Original Prusa i3 MK2 Delivery – Then and Now
Fulfilment time for orders placed in autumn 2016 was a huge 6 weeks plus there was a 2-week delay on top of that. Back then Prusa Research didn’t have enough manufacturing capacity. And we think it could be even longer if we didn’t keep bothering Lukas, an online chat assistant. We kept asking him for updates on the shipment every day for several days in a row. We must admit that the online chat support staff did their job very well. We can only imagine the pressure they must’ve been under at that time of the year. Everyone would like to have a new printer delivered in time for the Christmas break. In comparison, we received the new MK2.5S upgrade, as promised, in 3 days.

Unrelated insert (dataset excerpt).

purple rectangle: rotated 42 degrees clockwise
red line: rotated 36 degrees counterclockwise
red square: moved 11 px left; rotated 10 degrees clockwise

In our YouTube video below, we are showing the unboxing, calibrating, changing filament and our first prints on Original Prusa i3 MK2. On the first day, we tested two G-code files that came with the manufacturer’s SD card. The results were of a brilliant quality. Afterwards, we took a file from an STL sharing website. We were pleasantly surprised that Simplify3D supported Prusa i3 MK2 and had its default settings for slicing objects. Nowadays, when Prusa Research has its own sophisticated slicing software Prusa Slicer, we started using it much more often, especially for complicated projects.
Original Prusa Upgrade to MK2.5S
It took us roughly a week to 3D print all the necessary parts in PET, take the old MK2 apart and to reassemble with the new parts. In addition, we had to wait for the replacement for the old Thermistor Cartridge that was worn out. Our family dining table was invaded for almost 3 days. (No living creature got hurt, except for the moral damage from the aesthetically unpleasing eating area).
Even though instructions were clear, we found it challenging to 3D print all the necessary parts using the given G-codes. PET filament that came with the upgrade didn’t stick well to the old printing bed. On top of this, existing G-codes were set to crowd the build plate with tiny objects (including marking text). The poor machine had a lot of retracting to do on the 1st layer. Extra adhesion, slower speed and several attempts got the job done in the end.
Again, the instructions and step by step guidance were clear. What’s no-one mentioned was the scale of the screwing and unscrewing job. It is highly recommended to use an Allen key that has a proper handle.
We would warn against using an automatic/electric screwdriver. Some of the items are very fragile, and overtightening is very likely to break them. In one place in particular, during the new extruder assembly, which needed a ball driver Hex or Allen key. We would suggest to the Prusa Research team that they add a very thin screwdriver to this upgrade package as a freebie, especially for the stepper motor. Until then here is an option available on Amazon.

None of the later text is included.